As of now, there have been no reported Nigerian casualties in the conflict. The government has advised parents to remain composed and assured them that they will make every effort to safely evacuate the students.
The conflict in Sudan has been brought about by the ongoing struggle between the Sudanese military and the paramilitary Rapid Support Forces (RSF), resulting in the loss of over 400 lives in the last several weeks.
Since the Sudanese coup in 2021, a committee of generals, led by two military officials, has been governing the nation. These two military men, General Abdel Fattah al-Burhan and his subordinate, General Mohamed Hamdan Dagalo, also referred to as Hemedti, are at the heart of the nation's crisis.
They are at odds about the path the country should follow and the proposed initiative to establish civilian governance. The primary point of contention is the proposal to integrate the 100,000 members of RSF into the military and determine who will head the newly formed unit.
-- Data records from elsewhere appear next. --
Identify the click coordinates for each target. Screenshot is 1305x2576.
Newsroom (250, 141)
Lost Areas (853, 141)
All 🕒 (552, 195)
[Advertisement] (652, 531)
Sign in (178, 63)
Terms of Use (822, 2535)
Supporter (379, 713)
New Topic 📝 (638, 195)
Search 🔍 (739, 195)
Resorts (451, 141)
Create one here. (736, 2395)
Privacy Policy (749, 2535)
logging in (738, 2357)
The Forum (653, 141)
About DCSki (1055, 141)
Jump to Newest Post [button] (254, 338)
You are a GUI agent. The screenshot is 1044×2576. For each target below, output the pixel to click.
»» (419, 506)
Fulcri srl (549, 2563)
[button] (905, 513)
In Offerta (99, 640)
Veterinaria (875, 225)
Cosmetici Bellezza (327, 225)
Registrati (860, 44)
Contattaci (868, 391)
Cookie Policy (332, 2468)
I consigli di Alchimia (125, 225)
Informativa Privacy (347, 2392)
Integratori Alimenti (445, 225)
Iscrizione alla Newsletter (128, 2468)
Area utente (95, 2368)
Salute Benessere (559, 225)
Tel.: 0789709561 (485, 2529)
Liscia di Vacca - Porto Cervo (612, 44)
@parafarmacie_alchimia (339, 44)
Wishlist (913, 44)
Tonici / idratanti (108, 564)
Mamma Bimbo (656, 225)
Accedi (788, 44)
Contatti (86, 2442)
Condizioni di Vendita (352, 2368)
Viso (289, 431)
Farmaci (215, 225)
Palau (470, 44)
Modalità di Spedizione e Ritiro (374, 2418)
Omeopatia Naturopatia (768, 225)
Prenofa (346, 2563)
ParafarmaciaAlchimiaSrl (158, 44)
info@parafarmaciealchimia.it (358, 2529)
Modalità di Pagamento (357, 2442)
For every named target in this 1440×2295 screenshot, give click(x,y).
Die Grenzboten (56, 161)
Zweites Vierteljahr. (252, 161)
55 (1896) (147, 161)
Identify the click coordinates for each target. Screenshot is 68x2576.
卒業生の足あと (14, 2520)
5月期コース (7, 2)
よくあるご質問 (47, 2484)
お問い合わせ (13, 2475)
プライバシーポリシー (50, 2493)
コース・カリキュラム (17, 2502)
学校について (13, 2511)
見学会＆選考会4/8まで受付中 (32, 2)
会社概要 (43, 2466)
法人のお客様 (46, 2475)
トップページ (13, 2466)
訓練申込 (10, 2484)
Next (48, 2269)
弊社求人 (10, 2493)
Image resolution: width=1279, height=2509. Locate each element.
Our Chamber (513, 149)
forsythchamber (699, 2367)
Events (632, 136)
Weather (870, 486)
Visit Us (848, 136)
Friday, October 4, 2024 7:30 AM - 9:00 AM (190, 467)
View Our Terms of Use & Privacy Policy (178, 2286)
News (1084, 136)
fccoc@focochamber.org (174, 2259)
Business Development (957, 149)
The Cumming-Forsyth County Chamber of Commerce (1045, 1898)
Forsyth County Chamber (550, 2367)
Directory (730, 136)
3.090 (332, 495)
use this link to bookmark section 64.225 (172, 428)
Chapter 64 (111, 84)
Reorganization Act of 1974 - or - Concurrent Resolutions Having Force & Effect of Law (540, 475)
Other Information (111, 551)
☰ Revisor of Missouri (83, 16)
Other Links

General Dagalo has publicly expressed his regret for the 2021 coup and has attempted to portray himself and the RSF as allies of the public versus the Khartoum elites.
Although he has garnered some support, many are skeptical of this statement due to the paramilitary organization's atrocious history. In the meantime, General Burhan has stated that the military will only relinquish control to a democratically elected government.
Nonetheless, there is a growing suspicion that both military leaders and their followers are concerned about the potential loss of their wealth and authority if they are no longer in their influential roles.